Extracted records
=== Section Start ===

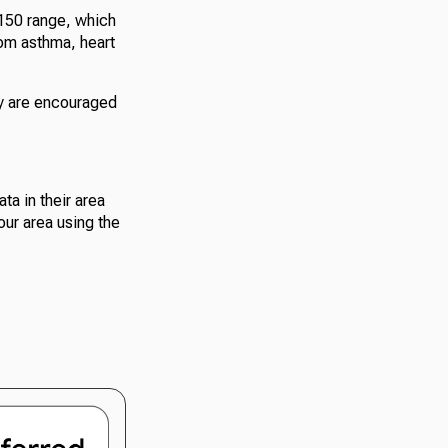
-150 range, which
rom asthma, heart
ty are encouraged
ta in their area
our area using the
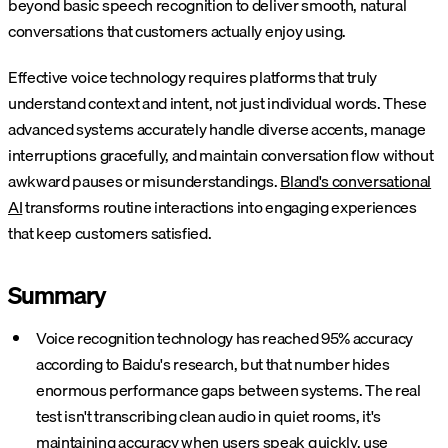
beyond basic speech recognition to deliver smooth, natural
conversations that customers actually enjoy using.
Effective voice technology requires platforms that truly
understand context and intent, not just individual words. These
advanced systems accurately handle diverse accents, manage
interruptions gracefully, and maintain conversation flow without
awkward pauses or misunderstandings.
Bland's conversational
AI
transforms routine interactions into engaging experiences
that keep customers satisfied.
Summary
Voice recognition technology has reached 95% accuracy
according to Baidu's research, but that number hides
enormous performance gaps between systems. The real
test isn't transcribing clean audio in quiet rooms, it's
maintaining accuracy when users speak quickly, use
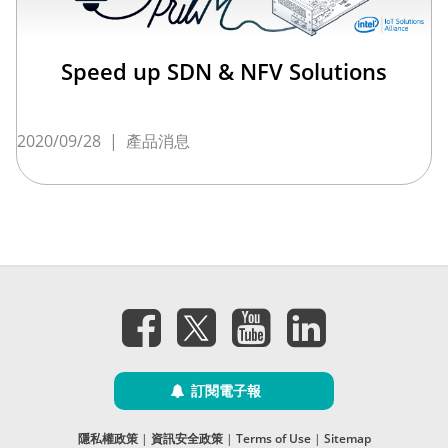
Speed up SDN & NFV Solutions
2020/09/28
|
產品消息
訂閱電子報
隱私權政策
|
資訊安全政策
|
Terms of Use
|
Sitemap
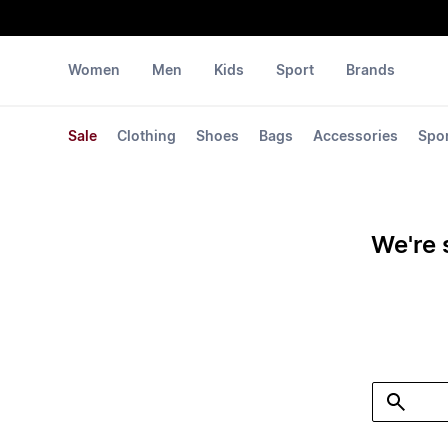
Women
Men
Kids
Sport
Brands
Sale
Clothing
Shoes
Bags
Accessories
Spo
We're 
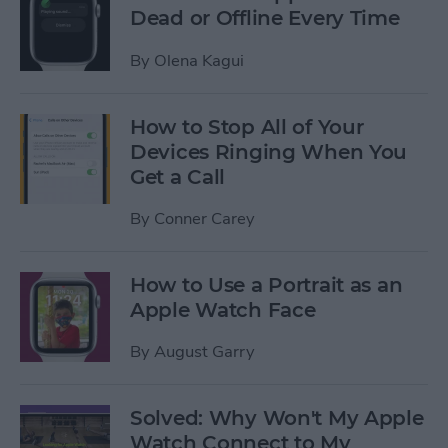
Dead or Offline Every Time
By
Olena Kagui
How to Stop All of Your
Devices Ringing When You
Get a Call
By
Conner Carey
How to Use a Portrait as an
Apple Watch Face
By
August Garry
Solved: Why Won't My Apple
Watch Connect to My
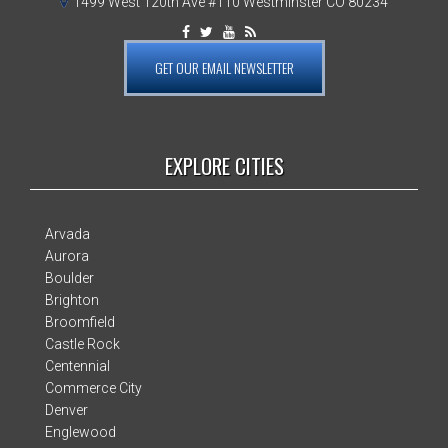
1499 West 120th Ave #110 Westminster CO 80234
GET OUR EMAIL NEWSLETTER
EXPLORE CITIES
Arvada
Aurora
Boulder
Brighton
Broomfield
Castle Rock
Centennial
Commerce City
Denver
Englewood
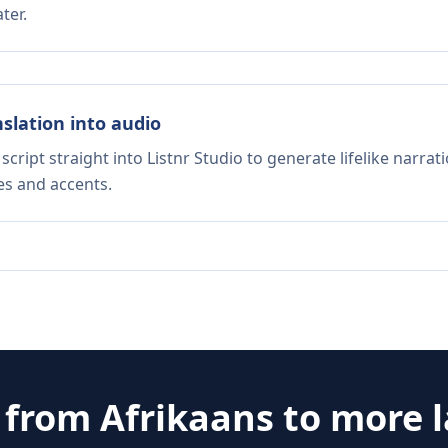
ter.
nslation into audio
script straight into Listnr Studio to generate lifelike narra
es and accents.
e from
Afrikaans
to more 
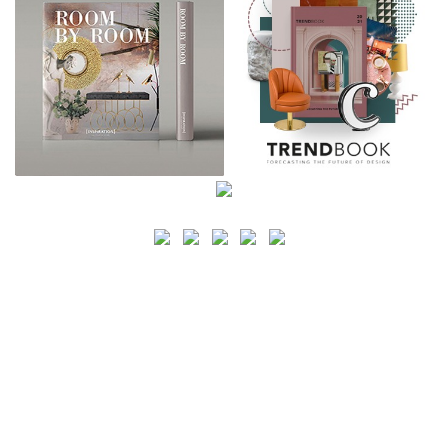
SEARCH
CATEGORY
BATHROOM SHOPS
LIGHTING SHOPS
COFFEE SHOPS
LUXURY SHOPS
FASHION SHOPS
OFFICE SHOPS
FURNITURE SHOPS
WATCH SHOPS
JEWELRY SHOPS
ABOUT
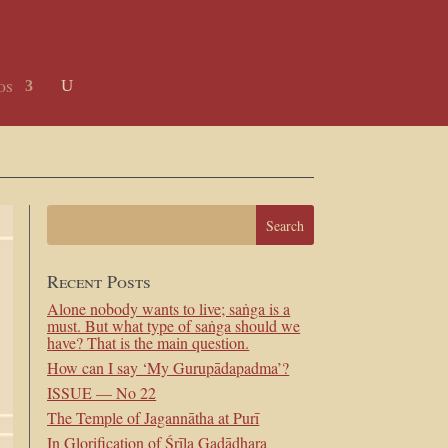
os
Recent Posts
Alone nobody wants to live; saṅga is a
must. But what type of saṅga should we
have? That is the main question.
How can I say ‘My Gurupādapadma’?
ISSUE — No 22
The Temple of Jagannātha at Purī
In Glorification of Śrīla Gadādhara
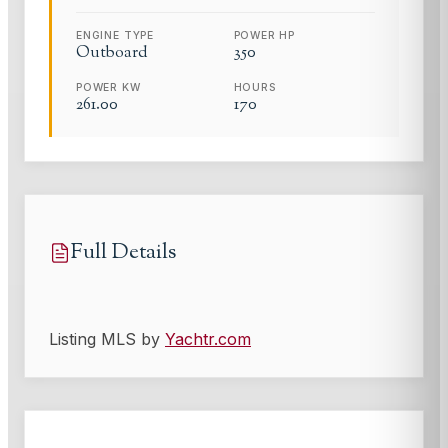
ENGINE TYPE
POWER HP
Outboard
350
POWER KW
HOURS
261.00
170
Full Details
Listing MLS by
Yachtr.com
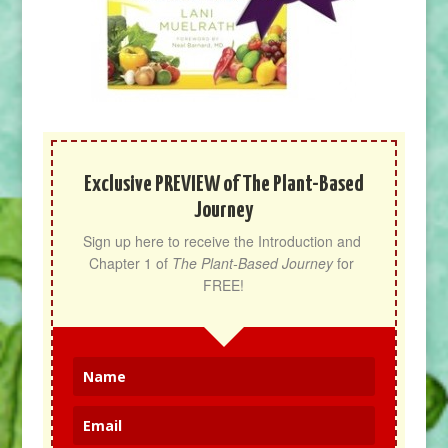
Exclusive PREVIEW of The Plant-Based
Journey
Sign up here to receive the Introduction and 
Chapter 1 of 
The Plant-Based Journey
 for 
FREE!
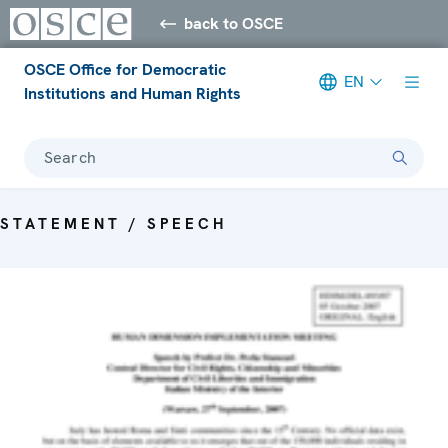
back to OSCE
OSCE Office for Democratic
EN
Institutions and Human Rights
Search
STATEMENT / SPEECH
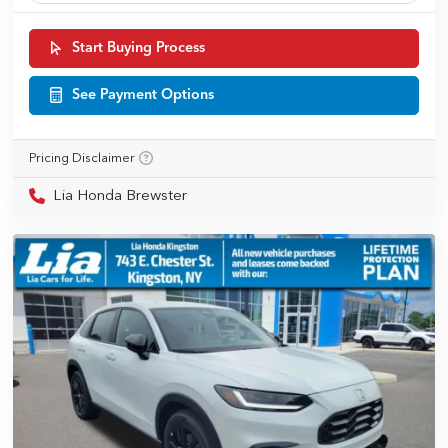
Start Buying Process
See Payment Options
Pricing Disclaimer
Lia Honda Brewster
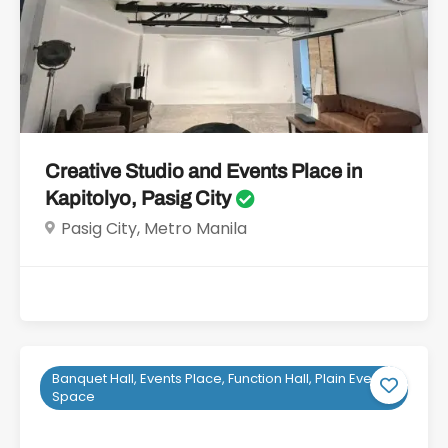
Creative Studio and Events Place in
Kapitolyo, Pasig City
Pasig City, Metro Manila
Banquet Hall, Events Place, Function Hall, Plain Event
Space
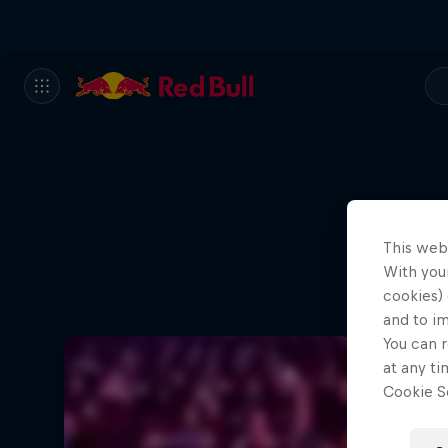
This web
With your
cookies) 
and to i
You can r
at any ti
Cookie Se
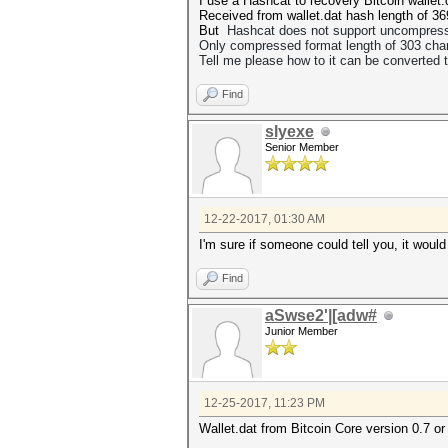
I use a Hashcat to reсovery Bitcoin wallet
Received from wallet.dat hash length of 36
But
Hashcat does not support uncompressed
Only
compressed format length of 303 char
Tell me please how to
it can be converted 
Find
slyexe
Senior Member
12-22-2017, 01:30 AM
I'm sure if someone could tell you, it woul
Find
aSwse2'|[adw#
Junior Member
12-25-2017, 11:23 PM
Wallet.dat from Bitcoin Core version 0.7 or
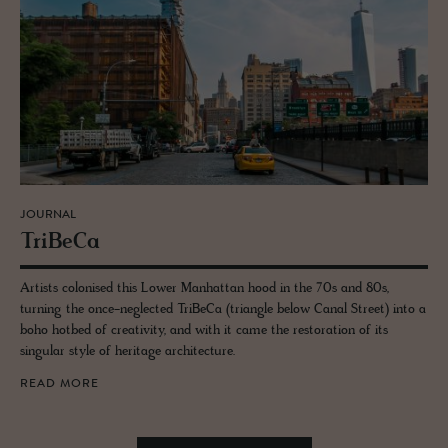
JOURNAL
TriBeCa
Artists colonised this Lower Manhattan hood in the 70s and 80s,
turning the once-neglected TriBeCa (triangle below Canal Street) into a
boho hotbed of creativity, and with it came the restoration of its
singular style of heritage architecture.
READ MORE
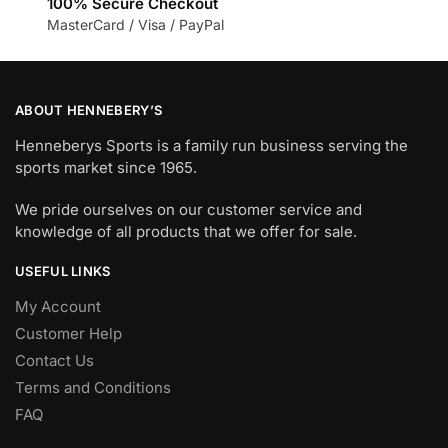
100% Secure Checkout
MasterCard / Visa / PayPal
ABOUT HENNEBERY’S
Henneberys Sports is a family run business serving the
sports market since 1965.
We pride ourselves on our customer service and
knowledge of all products that we offer for sale.
USEFUL LINKS
My Account
Customer Help
Contact Us
Terms and Conditions
FAQ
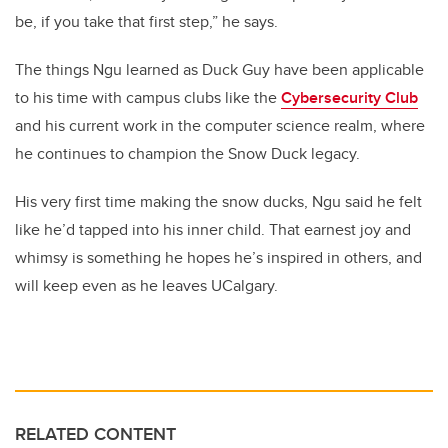
be, if you take that first step,” he says.
The things Ngu learned as Duck Guy have been applicable
to his time with campus clubs like the
Cybersecurity Club
and his current work in the computer science realm, where
he continues to champion the Snow Duck legacy.
His very first time making the snow ducks, Ngu said he felt
like he’d tapped into his inner child. That earnest joy and
whimsy is something he hopes he’s inspired in others, and
will keep even as he leaves UCalgary.
RELATED CONTENT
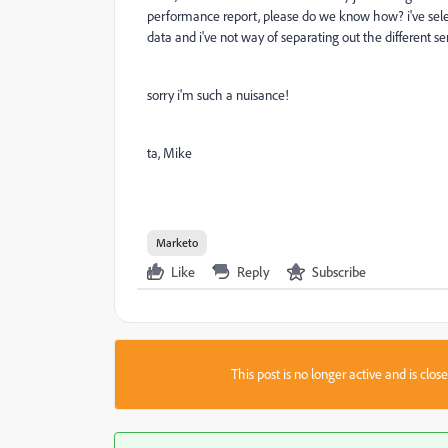
performance report, please do we know how? i've selec
data and i've not way of separating out the different s
sorry i'm such a nuisance!
ta, Mike
Marketo
Like
Reply
Subscribe
This post is no longer active and is clo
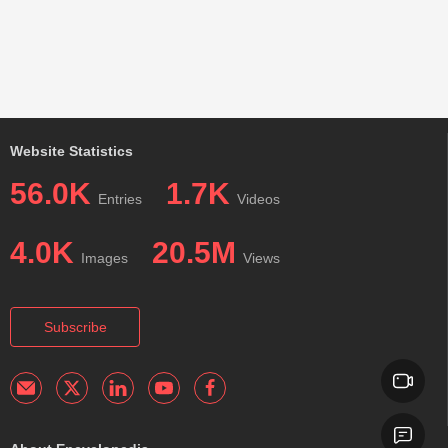
Website Statistics
56.0K
1.7K
Entries
Videos
4.0K
20.5M
Images
Views
Subscribe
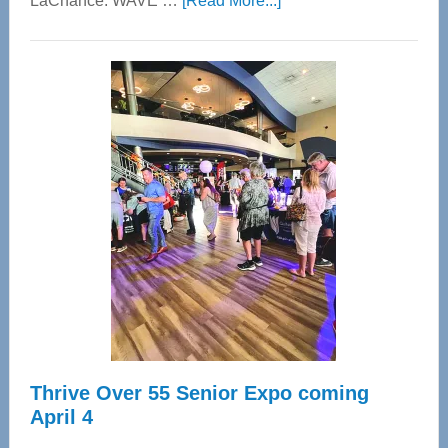
LaChance. WAVE …
[Read More...]
WAVE
Wellness
Center
—
Tampa
Bay’s
Most
Advanced
Upper
Cervical
Spinal
Care
Thrive Over 55 Senior Expo coming
April 4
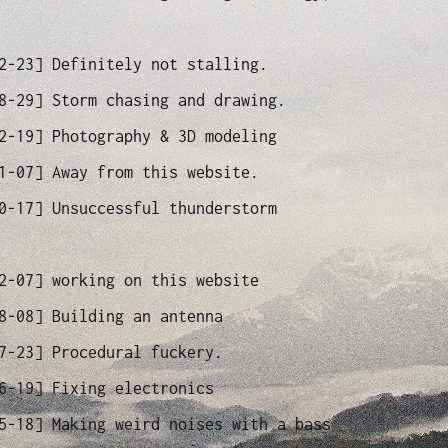
12-23]
Definitely not stalling.
08-29]
Storm chasing and drawing.
02-19]
Photography & 3D modeling
11-07]
Away from this website.
10-17]
Unsuccessful thunderstorm
12-07]
working on this website
08-08]
Building an antenna
07-23]
Procedural fuckery.
06-19]
Fixing electronics
05-18]
Making weird noises with a bass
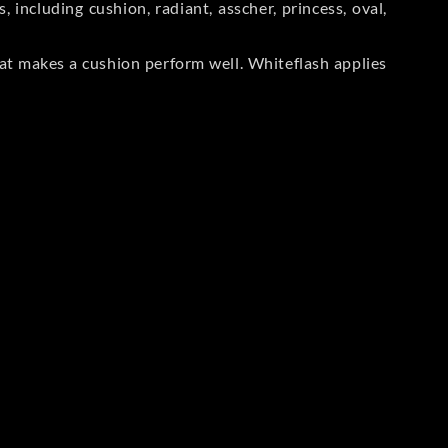
including cushion, radiant, asscher, princess, oval,
at makes a cushion perform well. Whiteflash applies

=== Section End ===

# Exercise
Using the data above, establish how many lines include the word "OSCE"; the reply is that number only.

# Expected output
2